Title: Lost Purpose (Pt 2/2)
Author: unwinding fantasy (formerly Aqua Phoenix1)
Disclaimer: Don't own The Matrix.
Rating: K+ (slashy undertones abound.)
Pairing: Smith x Neo


Smith…I know you won't believe this -- after all, it's in your nature to disagree with me -- but I do understand how you feel… I felt exactly the same before I was freed. Every day was like the one before: depressing, tedious, dull. My life was a colourless, meaningless existence and not a single day went by that I didn't contemplate suicide. I needed to rid myself of these God-awful emotions.

I'm grateful that somewhere deep inside I knew there was some reason behind it all. There had to be. It wasn't real enough. I guess that's why I so readily accepted my destiny. True, at first I didn't want things to change -- hell, any human would prefer a normal life to something strange and new -- …but I couldn't refuse. In Zion I had a meaning. It was what I had longed for all my life, a sense of belonging. I can understand that now.

Then came Trinity. Her love for me knew no boundaries; she was the only one who gave me reason to live on, to keep fighting. But you, Smith… you gave me purpose. I think that was even more important than the love I received from her. I at least owe you that much.

Truth be told, I'm still feeling empty. At least I was needed before. I was the only one who stood a chance at liberating the coppertops and bringing the Matrix to an end. But now I've completed my objective and I hate this feeling of desolation that comes with my loss of purpose, of growing obsolete, last year's car model. Trinity's gone too, just another reminder of my incompetence. Sometimes I blame you for it because if you hadn't blinded me maybe I would have been able to save her. But I also know it's only human nature at work trying to cleanse my guilt-ridden conscience.
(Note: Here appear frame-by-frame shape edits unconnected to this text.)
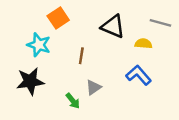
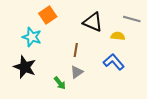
brown line: (81, 56) -> (76, 50), moved
black star: (30, 81) -> (25, 67), turned 30

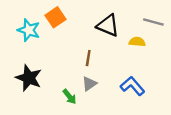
cyan star: (32, 37) -> (29, 30), moved
blue L-shape: (114, 62) -> (132, 86), moved

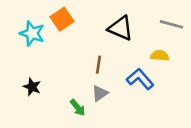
yellow semicircle: (137, 42) -> (160, 56), moved
black star: (29, 78) -> (32, 87), size x0.6
blue L-shape: (132, 86) -> (140, 79), moved

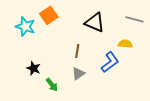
blue L-shape: (140, 79) -> (110, 62), turned 95
black star: (32, 87) -> (33, 68), moved
green arrow: (78, 108) -> (52, 85), moved

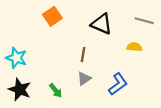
cyan star: (25, 27) -> (16, 58), moved
blue L-shape: (110, 62) -> (118, 84), moved
black star: (33, 68) -> (20, 89), moved, size x1.5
I know there's no one to blame but myself, but I still haven't come to terms with her passing away. I miss the strong reassurance she gave me. That meant more than all the faith of Zion.

So... you find yourself trapped in another prison, one just as artificial as the Matrix itself. This may come as a surprise to you, but Zion was just as confining. I couldn't go anywhere without being recognized. I was continually burdened by millions of insignificant questions; people wanted my opinions when in actuality my opinion's no better than anyone else's. I felt… stupid. Ridiculed. Like there was no true reason for me to continue living. Then I was back in that uncomfortable chair with my headphones blaring cryptic songs, slumped over my desk while meaningless messages scrawl across my computer screen. And I felt like dying.

Everyone back home (Home? Did I ever really have one?) expects so much of me. Surely they still believe I will return to them. But I'm not a god. I was driven crazy by all that pressure. I know it must sound selfish to you, but I can't reject my feelings. That would be denying my own humanity. I must accept them and turn them to my own advantage. It's the only way I can blunder my way through another awkward day as mankind's "savior."

I want to tell you I hate you. I want to say that the very thought of you makes me nauseous. But I can't. You don't make me angry anymore and that scares me shitless. The thought of fighting you again excites me, re-energizes my body -- it's like the euphoria that only the highest quality hash brings, but better. And I feel like my life has meaning again. I want to fight you. I want my purpose back.